From the Court archives to Palazzo Pitti. A work seized in 2013 ends in Florence – Corriere di Como
It was 11 March 2013 when in Drezzo, passing through the Pedrinate crossing, a large painting on canvas remained in the hands of the financial police, which was about to be introduced into Switzerland without documentation. The work – it could be auctioned by a 54-year-old Tuscan from Pontedera – was devoid of any type of documentation that would authorize its expatriation, as it should be for paintings by authors who are not alive and over 50 years old. Not only that, because a subsequent appraisal entrusted to the Superintendency of Milan, also responsible for the Como area, defined the painting “a work of undoubted historical interest and story that cannot leave the territory of the Republic without authorization”.

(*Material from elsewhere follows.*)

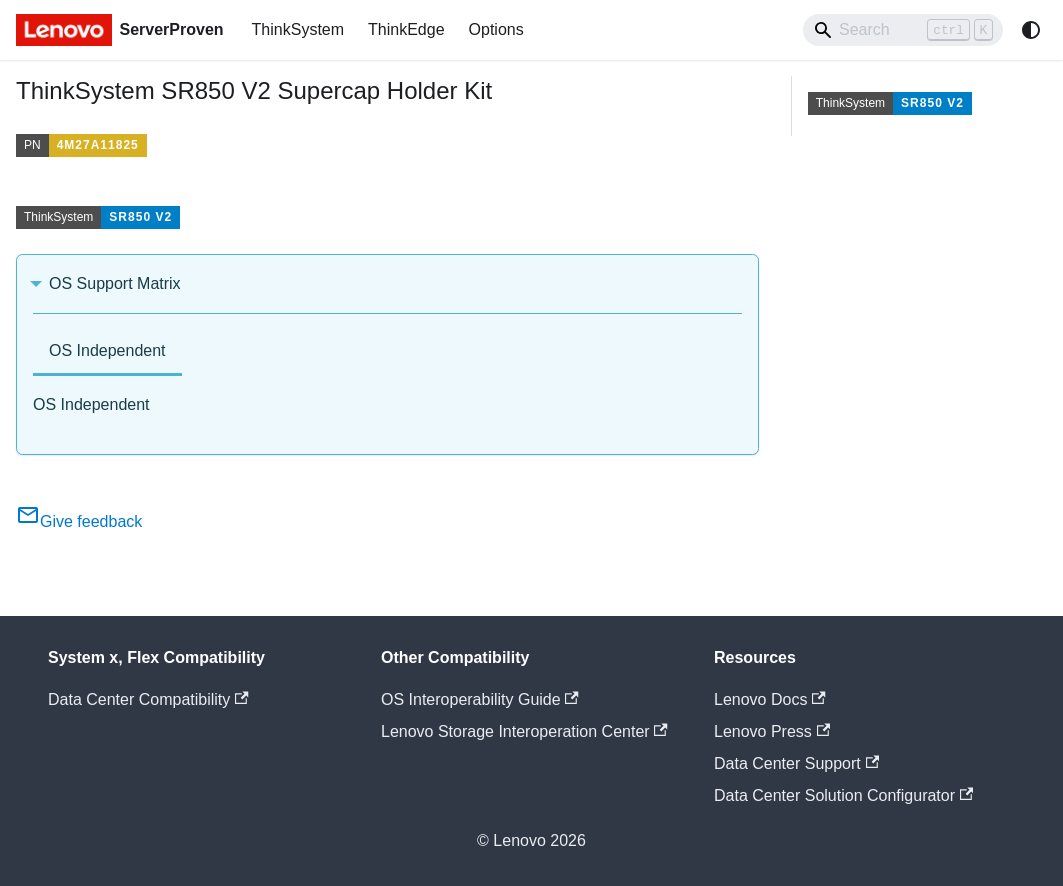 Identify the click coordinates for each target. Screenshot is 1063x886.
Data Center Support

The inspection was carried out only a few days after the kidnapping, on 21 March 2013. Since then the large painting (dated 1618, “Portrait of Francesco dell’Antella”, oil on canvas by an anonymous author on which «a more prolonged search could provide information useful on the identification of the perpetrator “) was kept in the archives of the crime corps office of the Court of Como. In the meantime, sentences had passed (first instance, second instance and Cassation, on 4 October 2019) against the owner, who was definitively sentenced to pay a fine of 1,334 euros, while the Court of Como, from 16 June 2016, had ordered “The conferral of the painting to the Ministry of Cultural Heritage”. Materially, however, “Francesco dell’Antella” had no longer moved from the basement of the courthouse. The turning point came this year, thanks to the initiative of the Criminal Corps Office which sought a home for the large painting, again involving the Superintendency and also the Ministries. The decisive day was that of June 15, 2021, when from the Ministry of Justice, signed by Minister Marta Cartabia, a provision arrived that attributed the painting “to the Ministry of Culture – Uffizi Gallery in Florence”. The epilogue of the unusual story took place in these hours: an art historian from the Uffizi Gallery arrived from Florence who viewed the painting and, with the help of a company specialized in the transport of works of art, he oversaw the transfer to Tuscany.
The new home of the “Portrait of Francesco dell’Antella”, oil on canvas from 1618, will therefore be the Palatine Gallery in Palazzo Pitti, a frame of light and beauty that will compensate for the painting and the man portrayed for years spent in the shadow of the archives of the courthouse of Como.